Supplementary Materials

    • Supplementary Figure 1. Effect of chronic intracerebroventricular infusion of vehicle or neurosecretory protein GL (NPGL) (3.75 nmol/day) on food intake in animals fed standard chow (A, n=8) and a high calorie diet (B, n=6–8). Changes in food intake within 24 hr (Left), during the light period (Middle) and during the dark period (Right). Each value represents the mean ± standard error of the mean. *P<0.05, **P<0.01, ***P<0.005.
    • Supplementary Figure 2. Effect of chronic intracerebroventricular infusion of vehicle or neurosecretory protein GL (NPGL) (3.75 nmol/day) in animals fed standard chow (n=8). (A) Ratio of interscapular brown adipose tissue (BAT) mass/body mass. (B) Ratios of liver, heart, kidney, and testis mass/body mass. (C) Ratio of gastrocnemius muscle mass/body mass.
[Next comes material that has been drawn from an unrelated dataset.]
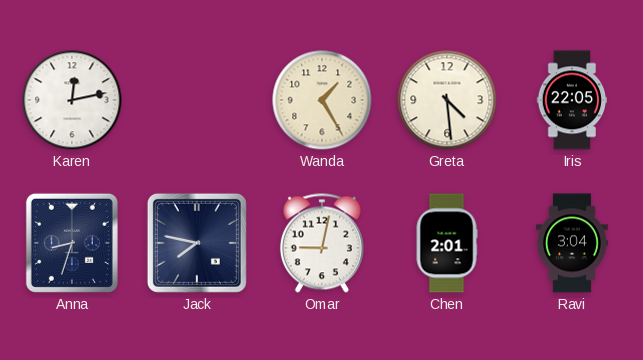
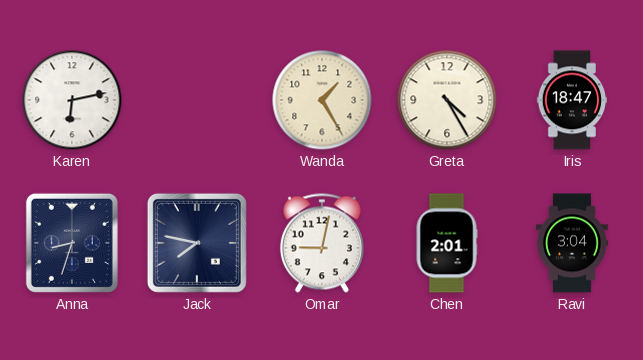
Karen: 12:13 -> 6:13
Greta: 4:29 -> 4:25
Iris: 22:05 -> 18:47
Each value represents the mean ± standard error of the mean.
    • Supplementary Figure 3. Effect of chronic intracerebroventricular infusion of vehicle (V) or neurosecretory protein GL (NPGL; N) (3.75 nmol/day) on fat accumulation in animals fed a high calorie diet. (A) Representative photographs of inguinal WAT (iWAT), epididymal WAT (eWAT), retroperitoneal WAT (rWAT), and perirenal WAT (pWAT). (B) Representative photographs of interscapular BAT. (C) Representative photographs in sections of eWAT. (D) Representative photomicrographs of the sections stained by Oil Red O staining in the liver. Scale bars = 1 cm in A and B, and 100 µm in C and D.
    • Supplementary Figure 4. Effect of chronic intracerebroventricular infusion of vehicle or neurosecretory protein GL (NPGL) (3.75 nmol/day) on mRNA expression of lipid metabolism-related genes in animals fed standard chow (n=8). mRNA expression levels in inguinal WAT (iWAT) (A), retroperitoneal WAT (rWAT) (B), and liver (C). Each value represents the mean ± standard error of the mean. *P<0.05.
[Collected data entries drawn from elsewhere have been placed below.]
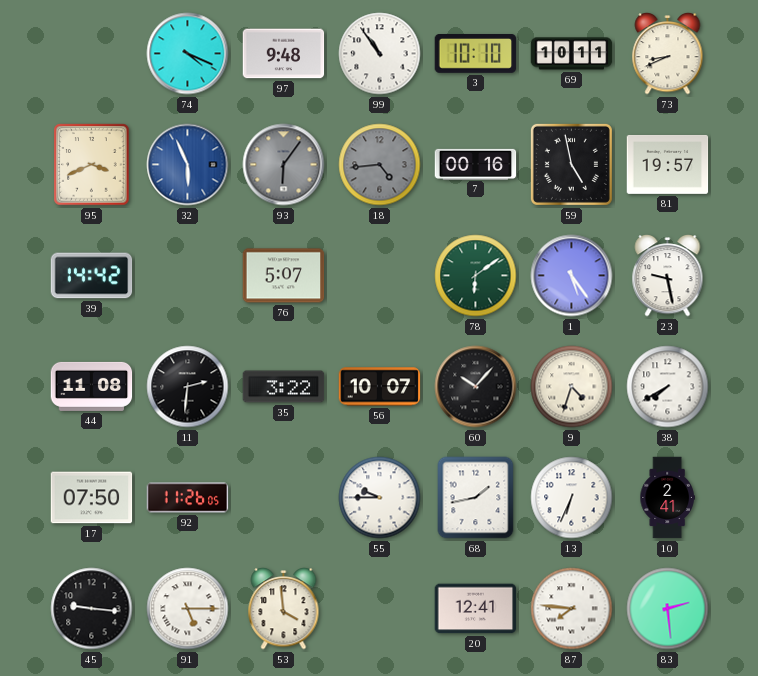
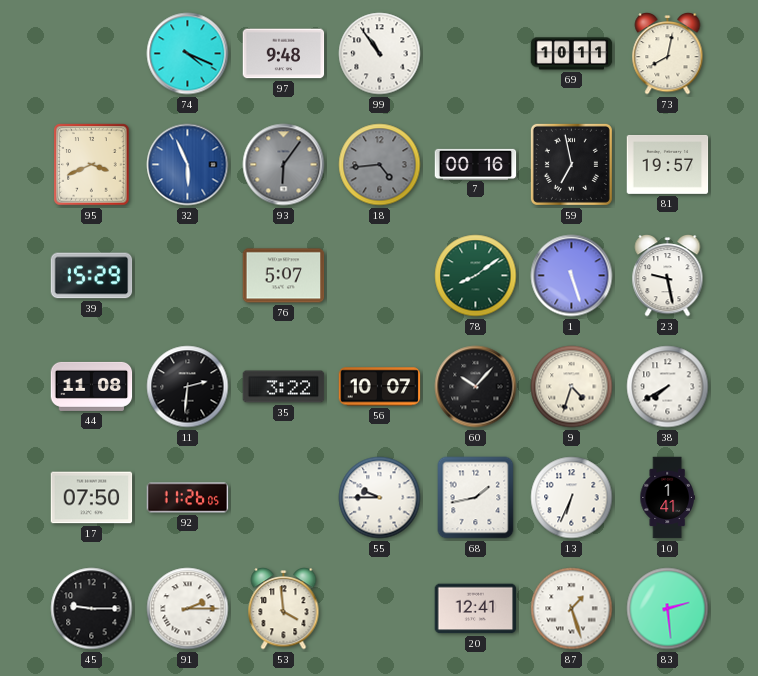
3: 10:10 -> none
73: 8:41 -> 8:02
59: 4:58 -> 6:58
39: 14:42 -> 15:29
78: 6:09 -> 8:09
1: 5:24 -> 5:27
10: 2:41 -> 1:41
45: 9:16 -> 9:15
91: 5:15 -> 2:15
87: 7:46 -> 1:27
    • Supplementary Figure 5. Effect of chronic intracerebroventricular infusion of vehicle or neurosecretory protein GL (NPGL) (3.75 nmol/day) on respiratory metabolism. The respiratory quotient (RQ) measured in the metabolic chamber in animals fed standard chow (A, n=7–8) and animals fed a high calorie diet (B, n=5–6). Each value represents the mean ± standard error of the mean.
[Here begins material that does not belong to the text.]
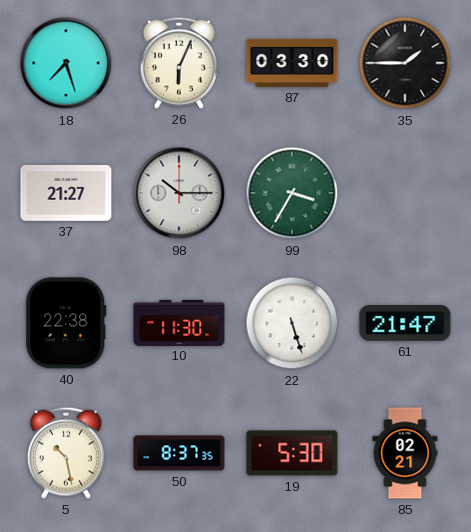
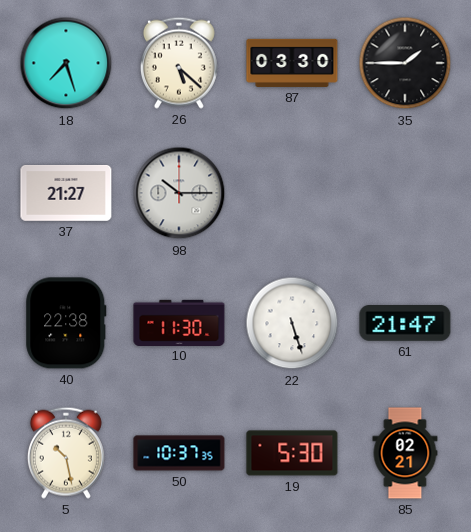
26: 6:04 -> 5:22
99: 3:35 -> none
50: 8:37 -> 10:37
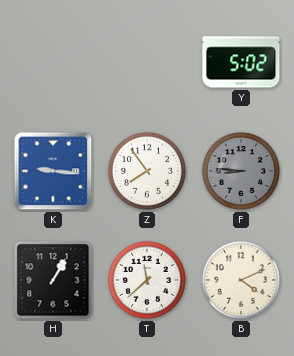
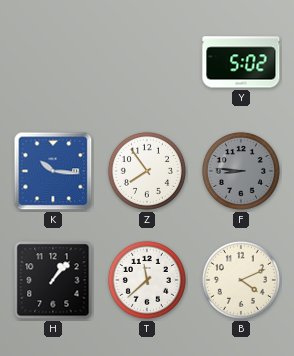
K: 9:16 -> 10:16
H: 1:05 -> 1:07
    • Supplementary Figure 6. Effect of chronic intracerebroventricular infusion of vehicle or neurosecretory protein GL (NPGL) (3.75 nmol/day) on food intake in animals fed macronutrient diets (n=6–7). Changes in food intake of macronutrient diets (total, protein, carbohydrate, and fat) within 24 hr (A), during the light period (B) and during the dark period (C). Each value represents the mean ± standard error of the mean. *P<0.05, **P<0.01, ***P<0.005.
    • Supplementary Figure 7. Effect of chronic intracerebroventricular infusion of vehicle (V) or neurosecretory protein GL (NPGL; N) (3.75 nmol/day) on fat accumulation in animals fed macronutrient diets. (A) Representative photographs of inguinal WAT (iWAT), epididymal WAT (eWAT), and retroperitoneal WAT (rWAT). (B) Representative photographs of the liver. Scale bars = 1 cm.
    • Supplementary Figure 8. Effect of chronic intracerebroventricular infusion of vehicle or neurosecretory protein GL (NPGL) (3.75 nmol/day) on mRNA expression in animals fed macronutrient diets (n=5–7). mRNA expression levels of lipid metabolism-related genes in epididymal WAT (eWAT) (A) and liver (B). Each value represents the mean ± standard error of the mean. *P<0.05, **P<0.01.
    • Supplementary Figure 9. Effect of chronic intracerebroventricular infusion of vehicle or neurosecretory protein GL (NPGL) (3.75 nmol/day) on mRNA expression in animals fed a high calorie diet (n=6–8). mRNA expression levels of neuropeptide genes in the hypothalamus. Each value represents the mean ± standard error of the mean. *P<0.05.